People are underrating making the future go well conditioned on no AI takeover.
This deserves a full post, but for now a quick take: in my opinion, P(no AI takeover) = 75%, P(future goes extremely well | no AI takeover) = 20%, and most of the value of the future is in worlds where it goes extremely well (and comparatively little value comes from locking in a world that’s good-but-not-great).
Under this view, an intervention is good insofar as it affects P(no AI takeover) * P(things go really well | no AI takeover). Suppose that a given intervention can change P(no AI takeover) and/or P(future goes extremely well | no AI takeover). Then the overall effect of the intervention is proportional to ΔP(no AI takeover) * P(things go really well | no AI takeover) + P(no AI takeover) * ΔP(things go really well | no AI takeover).
Plugging in my numbers, this gives us 0.2 * ΔP(no AI takeover) + 0.75 * ΔP(things go really well | no AI takeover).

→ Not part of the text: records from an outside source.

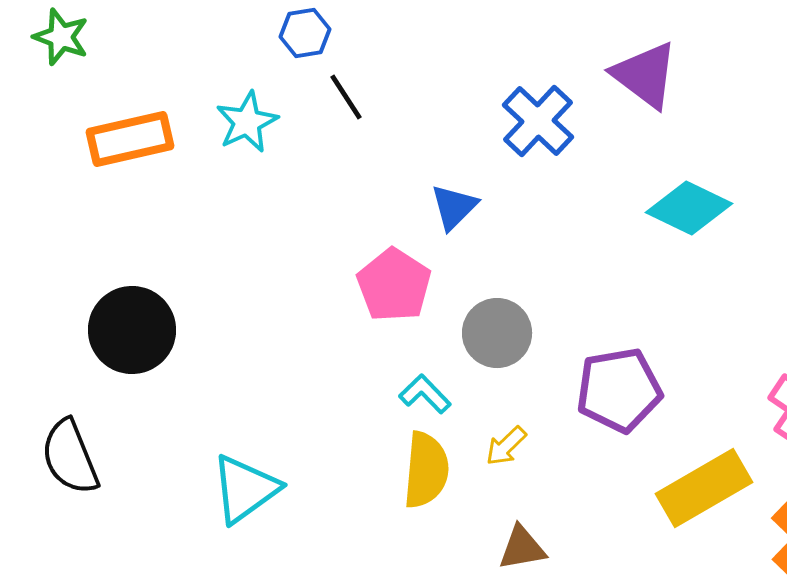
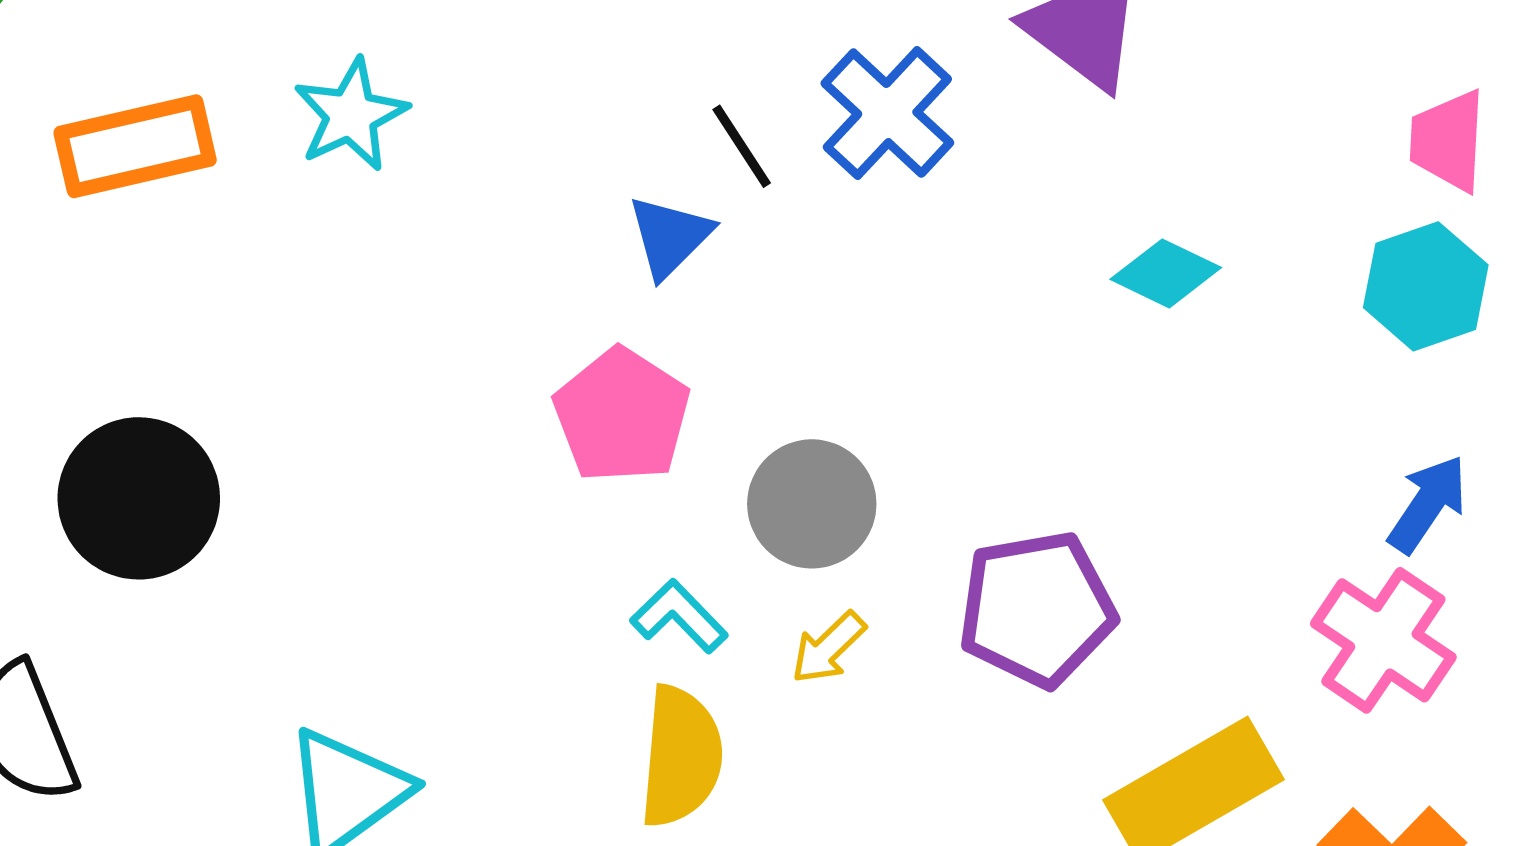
black line: (346, 97) -> (742, 146), moved
blue triangle: (454, 207) -> (670, 237), moved
cyan diamond: (689, 208) -> (1166, 273), size x0.7
yellow arrow: (506, 446) -> (828, 648), moved

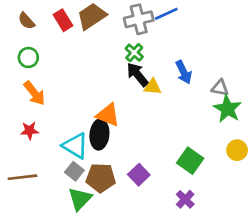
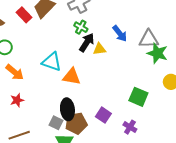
black arrow: (138, 75) -> (87, 43), turned 84
gray triangle: (220, 88) -> (149, 39), size x1.5
black ellipse: (99, 134) -> (67, 109), moved
cyan triangle: (75, 146) -> (52, 62), moved
purple cross: (185, 199) -> (130, 127), moved

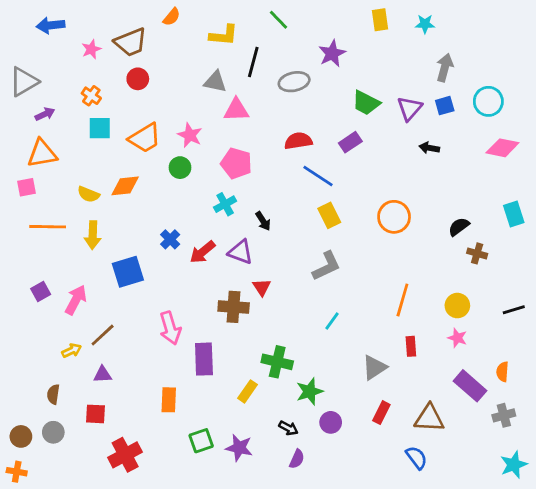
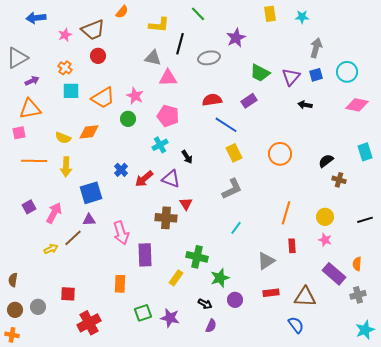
purple triangle: (103, 375) -> (89, 220), moved
brown semicircle: (53, 394) -> (13, 280), moved
red rectangle: (381, 413) -> (271, 293), turned 56

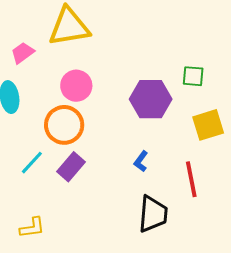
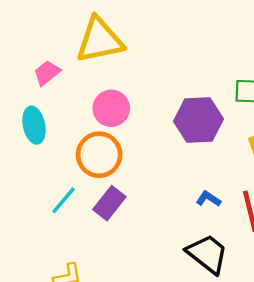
blue L-shape: (141, 161) -> (208, 199), moved, turned 90
black trapezoid: (153, 214) -> (207, 254), turned -54

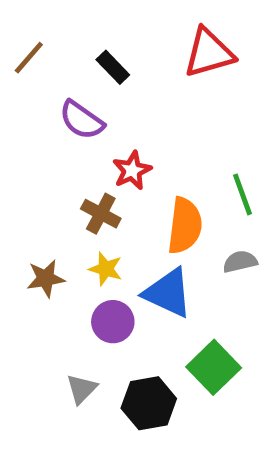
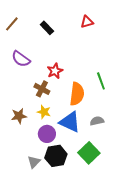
red triangle: (209, 53) -> (87, 22), size x0.6
purple semicircle: (82, 120) -> (21, 59), moved
gray semicircle: (240, 262) -> (97, 121), moved
black hexagon: (149, 403) -> (56, 156), moved

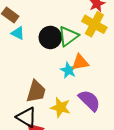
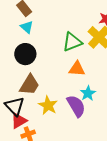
black circle: (50, 37) -> (25, 54), moved
cyan star: (68, 70) -> (88, 93), moved

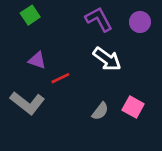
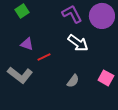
purple circle: (140, 22) -> (102, 16), size x1.6
pink square: (133, 107) -> (106, 78), moved

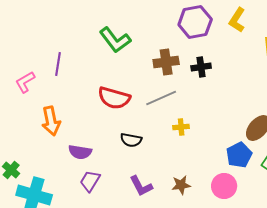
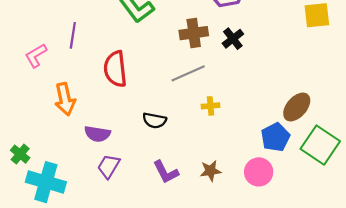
black cross: (201, 67) -> (233, 39), turned -30
red semicircle: (114, 98) -> (115, 69), moved, turned 68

And yet, I think that very little AI safety work focuses on affecting P(things go really well | no AI takeover). Probably Forethought is doing the best work in this space.
(And I don’t think it’s a tractability issue: I think affecting P(things go really well | no AI takeover) is pretty tractable!)
(Of course, if you think P(AI takeover) is 90%, that would probably be a crux.)
I guess that influencing P(future goes extremely well | no AI takeover) maybe pretty hard, and plagued by cluelessness problems. Avoiding AI takeover is a goal that I have at least some confidence is good.
That said, I do wish more people were thinking about to make the future go well. I think my favorite thing to aim for is increasing the probability that we do a Long Reflection, although I haven’t really thought at all about how to do that.
AI pause/stop/slowdown—Gives more time to research both issues and to improve human intelligence/rationality/philosophy which in turn helps with both.
Metaphilosophy and AI philosophical competence—Higher philosophical competence means AIs can help more with alignment research (otherwise such research will be bottlenecked by reliance on humans to solve the philosophical parts of alignment), and also help humans avoid making catastrophic mistakes with their new newfound AI-given powers if no takeover happens.
Also, have you written down a list of potential risks of doing/attempting human intelligence amplification? (See Managing risks while trying to do good and this for context.)
I agree probably more work should go into this space. I think it is substantially less tractable than reducing takeover risk in aggregate, but much more neglected right now. I think work in this space has the capacity to be much more zero sum (among existing actors, avoiding AI takeover is zero sum with respect to the relevant AIs) and thus can be dodgier.
This would require a longer post, but roughly speaking, I’d want the people making the most important decisions about how advanced AI is used once it’s built to be smart, sane, and selfless. (Huh, that was some convenient alliteration.)
Smart: you need to be able to make really important judgment calls quickly. There will be a bunch of actors lobbying for all sorts of things, and you need to be smart enough to figure out what’s most important.
Sane: smart is not enough. For example, I wouldn’t trust Elon Musk with these decisions, because I think that he’d make rash decisions even though he’s smart, and even if he had humanity’s best interests at heart.
Selfless: even a smart and sane actor could curtail the future if they were selfish and opted to e.g. become world dictator.
And so I’m pretty keen on interventions that make it more likely that smart, sane, and selfless people are in a position to make the most important decisions. This includes things like:
Doing research to figure out the best way to govern advanced AI once it’s developed, and then disseminating those ideas.
Helping to positively shape internal governance at the big AI companies (I don’t have concrete suggestions in this bucket, but like, whatever led to Anthropic having a Long Term Benefit Trust, and whatever could have led to OpenAI’s non-profit board having actual power to fire the CEO).
Helping to staff governments with competent people.
Helping elect smart, sane, and selfless people to elected positions in governments (see 1, 2).
Of course, if you think P(AI takeover) is 90%, that would probably be a crux.)
I think that (from a risk neutral total utilitarian perspective) the argument still goes through with 90% p(ai takeover). but the difference is that when you condition on no ai takeover the worlds looks weirder (e.g. great power conflict, scaling breaks down, coup has already happened, early brain uploads, aliens) which means:
(1) the worlds are more diverse so the impact of any interventions has greater variance, and less likely to be net positive (even if it’s just as positive in expectation)
(2) your impact is lower because the weird transition event is likely to wash out your intervention
Directionally agree, although not in the details. Come to postagi.org, in my view we are on track to slight majority of people thinling about this gathering there (quality weighted). Also lot of the work is not happening under the AI safety brand, so if you look at just AI safety, you miss a lot.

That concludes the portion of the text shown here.